● **What is expected**
Print exactly, and only, the lines running from the line containing "(774) 955-6465" through the end of the records below.

══════

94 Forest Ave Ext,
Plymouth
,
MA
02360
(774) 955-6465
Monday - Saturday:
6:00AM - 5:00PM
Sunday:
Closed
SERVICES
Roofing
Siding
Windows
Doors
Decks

══════

● **Answer space**
(774) 955-6465
Monday - Saturday:
6:00AM - 5:00PM
Sunday:
Closed
SERVICES
Roofing
Siding
Windows
Doors
Decks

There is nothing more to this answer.